Press release from the issuing company

ROCHESTER, N.Y.--Feb. 18, 2004-- Eastman Kodak Company's Board of Directors yesterday voted unanimously to enhance the company's corporate governance guidelines. In addition, the board adopted strengthened board independence standards, implemented an enhanced director selection process and adopted a director code of conduct. The board also approved new director qualification standards and implemented a process enabling shareholders to communicate directly with the board's Presiding Director, Richard S. Braddock. These latest enhancements will ensure that Kodak's practices and polices meet or exceed requirements of the Sarbanes-Oxley Act, the New York Stock Exchange's recently finalized corporate governance listing standards, and the Securities and Exchange Commission's new disclosure rules regarding nominating committee functions. "From time to time, the board reviews--and revises as appropriate--these guidelines in response to regulatory requirements and evolving best practices," said Laurence L. Hickey, Chief Governance Officer, Eastman Kodak Company. "We believe that yesterday's actions continue Kodak's, and the board's, corporate governance leadership position." Later this week, the guidelines will be available on the Corporate Governance section of Kodak's website, www.kodak.com/go/governance.
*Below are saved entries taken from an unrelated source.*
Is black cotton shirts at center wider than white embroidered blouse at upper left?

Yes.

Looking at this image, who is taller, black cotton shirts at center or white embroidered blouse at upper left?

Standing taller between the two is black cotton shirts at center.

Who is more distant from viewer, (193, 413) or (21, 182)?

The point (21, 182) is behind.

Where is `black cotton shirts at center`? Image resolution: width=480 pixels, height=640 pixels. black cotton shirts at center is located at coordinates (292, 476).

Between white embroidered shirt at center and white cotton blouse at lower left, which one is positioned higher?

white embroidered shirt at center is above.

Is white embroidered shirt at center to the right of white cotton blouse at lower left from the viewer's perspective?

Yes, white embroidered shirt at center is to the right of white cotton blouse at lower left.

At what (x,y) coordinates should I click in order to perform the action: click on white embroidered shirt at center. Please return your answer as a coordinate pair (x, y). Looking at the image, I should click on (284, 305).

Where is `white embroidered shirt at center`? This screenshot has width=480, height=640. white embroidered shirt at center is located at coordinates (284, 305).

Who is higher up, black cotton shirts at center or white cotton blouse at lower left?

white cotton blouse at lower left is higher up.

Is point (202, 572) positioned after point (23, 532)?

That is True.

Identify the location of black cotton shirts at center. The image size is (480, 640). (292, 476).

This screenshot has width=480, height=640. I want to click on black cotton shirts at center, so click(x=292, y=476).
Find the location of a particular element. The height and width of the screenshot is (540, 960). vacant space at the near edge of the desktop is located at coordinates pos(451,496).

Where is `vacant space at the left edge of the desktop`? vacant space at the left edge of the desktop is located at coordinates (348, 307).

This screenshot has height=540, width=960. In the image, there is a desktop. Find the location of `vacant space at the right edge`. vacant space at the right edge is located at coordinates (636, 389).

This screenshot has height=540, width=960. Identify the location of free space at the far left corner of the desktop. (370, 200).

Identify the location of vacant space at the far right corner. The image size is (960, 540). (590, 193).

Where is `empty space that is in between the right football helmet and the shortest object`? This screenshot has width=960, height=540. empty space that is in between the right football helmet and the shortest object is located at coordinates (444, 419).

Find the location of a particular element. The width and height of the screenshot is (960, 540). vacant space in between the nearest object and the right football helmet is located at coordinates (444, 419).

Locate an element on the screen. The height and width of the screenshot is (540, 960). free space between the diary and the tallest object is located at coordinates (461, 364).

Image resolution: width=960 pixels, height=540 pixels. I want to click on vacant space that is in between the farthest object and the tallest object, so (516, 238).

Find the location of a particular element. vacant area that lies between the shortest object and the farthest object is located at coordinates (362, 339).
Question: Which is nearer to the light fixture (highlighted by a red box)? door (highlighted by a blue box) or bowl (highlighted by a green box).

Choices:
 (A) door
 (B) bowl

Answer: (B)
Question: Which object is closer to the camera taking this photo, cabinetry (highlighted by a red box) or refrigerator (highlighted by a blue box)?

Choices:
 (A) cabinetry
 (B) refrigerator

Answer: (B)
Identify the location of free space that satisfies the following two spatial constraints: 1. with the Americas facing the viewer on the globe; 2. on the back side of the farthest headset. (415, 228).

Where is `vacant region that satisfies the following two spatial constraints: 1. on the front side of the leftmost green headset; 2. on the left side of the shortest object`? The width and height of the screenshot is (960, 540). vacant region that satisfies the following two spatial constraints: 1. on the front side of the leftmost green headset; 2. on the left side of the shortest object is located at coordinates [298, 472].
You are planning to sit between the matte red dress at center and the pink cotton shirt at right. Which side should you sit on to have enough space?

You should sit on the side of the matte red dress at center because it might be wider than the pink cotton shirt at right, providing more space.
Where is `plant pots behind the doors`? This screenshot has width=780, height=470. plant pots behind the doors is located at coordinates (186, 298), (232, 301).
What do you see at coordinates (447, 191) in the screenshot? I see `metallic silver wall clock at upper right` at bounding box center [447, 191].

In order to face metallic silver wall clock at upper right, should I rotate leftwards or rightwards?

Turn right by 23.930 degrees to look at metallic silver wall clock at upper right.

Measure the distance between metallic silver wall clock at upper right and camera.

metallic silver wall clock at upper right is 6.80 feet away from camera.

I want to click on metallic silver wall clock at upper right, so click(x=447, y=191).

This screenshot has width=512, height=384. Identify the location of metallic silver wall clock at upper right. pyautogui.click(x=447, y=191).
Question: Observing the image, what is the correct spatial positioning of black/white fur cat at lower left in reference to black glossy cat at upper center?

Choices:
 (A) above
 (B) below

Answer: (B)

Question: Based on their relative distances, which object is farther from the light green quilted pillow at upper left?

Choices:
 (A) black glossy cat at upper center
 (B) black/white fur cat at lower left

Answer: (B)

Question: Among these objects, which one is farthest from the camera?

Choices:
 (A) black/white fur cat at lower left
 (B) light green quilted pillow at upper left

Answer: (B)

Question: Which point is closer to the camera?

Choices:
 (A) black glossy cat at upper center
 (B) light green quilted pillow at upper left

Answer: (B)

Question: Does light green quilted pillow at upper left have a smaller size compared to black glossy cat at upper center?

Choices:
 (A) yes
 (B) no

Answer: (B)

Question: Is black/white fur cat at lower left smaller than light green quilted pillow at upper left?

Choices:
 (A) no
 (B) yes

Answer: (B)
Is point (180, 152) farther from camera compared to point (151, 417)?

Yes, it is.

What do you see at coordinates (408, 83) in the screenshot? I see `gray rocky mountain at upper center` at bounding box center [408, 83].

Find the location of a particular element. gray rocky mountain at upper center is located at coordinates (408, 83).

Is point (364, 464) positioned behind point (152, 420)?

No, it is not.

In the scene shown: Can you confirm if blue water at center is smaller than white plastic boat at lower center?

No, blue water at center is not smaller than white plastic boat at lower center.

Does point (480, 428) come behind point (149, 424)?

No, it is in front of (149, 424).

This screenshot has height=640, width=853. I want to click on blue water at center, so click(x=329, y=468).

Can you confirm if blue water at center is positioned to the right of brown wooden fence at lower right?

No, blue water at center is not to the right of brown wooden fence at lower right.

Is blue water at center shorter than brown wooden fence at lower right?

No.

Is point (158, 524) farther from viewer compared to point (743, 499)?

Additionally, Kodak announced it would begin expensing stock options starting January 1, 2005. Kodak made the decision in response to a Financial Accounting Standards Board announcement last October concerning stock option accounting, and a shareholder proposal requesting that Kodak expense stock options, which received a majority vote at last year's annual meeting. "We are hopeful that FASB will announce a single uniform valuation methodology for Kodak and other companies to follow," said Hickey. Governance and shareholder organizations have recognized Kodak for the quality of its corporate governance and general business ethics. All of Kodak's eleven non-employee board members are independent directors. The twelfth director is Daniel A. Carp, the company's Chairman and CEO.